Home > Blockchain >  How to Peek the Lowest elements from a List of sorted Streams continously
How to Peek the Lowest elements from a List of sorted Streams continously

Time:05-16

I started learning about Java Stream, and I am wondering is it possible to only peek the first element of the stream without retrieving it.

For example, I have multiple streams, and each of them have integers that are sorted in non-decreasing order, and I want to get a sorted list of all integers, so I'm thinking about using a PrioirtyQueue<Stream> sorted in non-decreasing order as well.

However, in order to get the PrioirtyQueue<Stream> to sort the streams, I need to pass in a comparator for stream to compare streams by their first element, and I am not sure how to peek the first element in each stream.

For example, I have the following streams.

[1, 2, 3, 5],
[0, 2, 4, 6]

I want to write a function getNextInteger(), that handles a list of sorted streams.

Every time I call the method, it returns the next smallest integer, so the result might be [0,1,2,2] if I call the method 4 times.

I want to use PriorityQueue to sort the streams by their first value, and retrieve the smallest one and requeue the stream if it is not empty.

CodePudding user response:

Stream is a mean of iteration over the source of data, it's meant to process the data, not to store it.

Therefore, your question is inherently incorrect. The short answer is no.

It's not a data structure, you can't compare it with PriorityQueue or any other collection.

Have a look at the documentation:

Collections and streams, while bearing some superficial similarities, have different goals. Collections are primarily concerned with the efficient management of, and access to, their elements. By contrast, streams do not provide a means to directly access or manipulate their elements, and are instead concerned with declaratively describing their source and the computational operations which will be performed in aggregate on that source.

As I said, stream is a mean of iteration, but stream pipelines is also differs from the Iterator. You can retrieve one, and then another one. Stream pipeline will be either executed or not. It will depend on whether stream has a terminal operation or not.

For instance, this stream is valid, it will compile, but it will not be executed:

Stream.of("a", "b", "c").map(String::toUpperCase);

Because it lacks terminal operation.

Every stream should have a source, a single terminal operation which triggers the execution of the pipeline and produces the result. Intermediate operations like map() and filter(), which are meant to transform the stream, are optional.

You can't obtain the data from the stream without processing it.

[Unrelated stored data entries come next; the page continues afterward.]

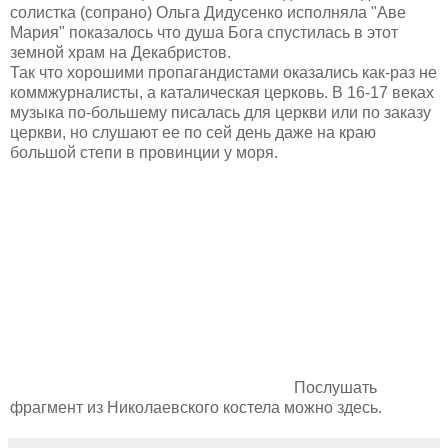
солистка (сопрано) Ольга Дидусенко исполняла "Аве
Мария" показалось что душа Бога спустилась в этот
земной храм на Декабристов.
Так что хорошими пропагандистами оказались как-раз не
коммжурналисты, а каталическая церковь. В 16-17 веках
музыка по-большему писалась для церкви или по заказу
церкви, но слушают ее по сей день даже на краю
большой степи в провинции у моря.
Послушать
фрагмент из Николаевского костела можно здесь.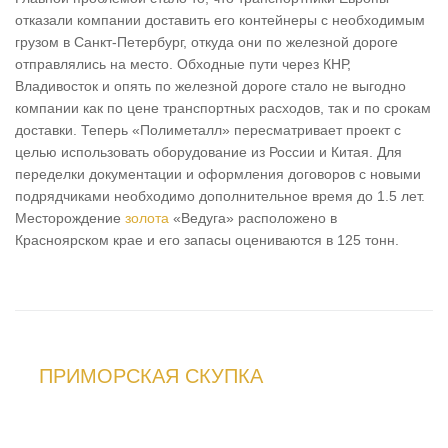
отказали компании доставить его контейнеры с необходимым
грузом в Санкт-Петербург, откуда они по железной дороге
отправлялись на место. Обходные пути через КНР,
Владивосток и опять по железной дороге стало не выгодно
компании как по цене транспортных расходов, так и по срокам
доставки. Теперь «Полиметалл» пересматривает проект с
целью использовать оборудование из России и Китая. Для
переделки документации и оформления договоров с новыми
подрядчиками необходимо дополнительное время до 1.5 лет.
Месторождение
золота
«Ведуга» расположено в
Красноярском крае и его запасы оцениваются в 125 тонн.
ПРИМОРСКАЯ СКУПКА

And once it's processed, it can no longer be used.

As a possible remedy for this problem, you might consider wrapping the stream with an object that will maintain separately the first element from the stream source and the stream itself.

public record StreamWrapper(int first, IntStream stream) {}

That approach can be used, it will be sufficient to compare streams by a single value, which should be extracted from the stream source (if the stream source allows that) at the same time when the stream gets generated.


Update

I want to write a function getNextInteger(), that handles a list of sorted streams.

Every time I call the method, it returns the next smallest integer, so the result might be [0,1,2,2] if I call the method 4 times.

That task in not suitable for streams. Unless you can blind on the fact that the data in every stream is already sorted.

If we combine all the streams in one and apply sorting, it will not cause a gigantic performance hit as it might seem at the beginning. In order to sort the data stream dumps all the elements into an array which in this case will be comprised of sorted subarrays. Because an array of a reference type will be sorted using Timsort, the algorithm implementation will spot all these sorted chunks. I.e. sorting the array composed of partially sorted subarrays isn't the same as sorting all these data from scratch. Hence, we can consider it as a possible option:

List<Stream<Integer>> streams =
List.of(Stream.of(1, 3), Stream.of(5), Stream.of(2, 6, 7),
        Stream.of(4, 9, 10), Stream.of(8));
        
streams.stream()
    .flatMap(Function.identity())
    .sorted()
    .forEach(num -> System.out.print(num   " "));

Will produce an output:

1 2 3 4 5 6 7 8 9 10 

If printing (or storing into a collection) the overall data sorted in ascending order doesn't seem satisfactory, and you insist on retrieving only a single value as a result of method invocation, I'll reiterate that it's impossible to fetch values one by one continuously from a stream.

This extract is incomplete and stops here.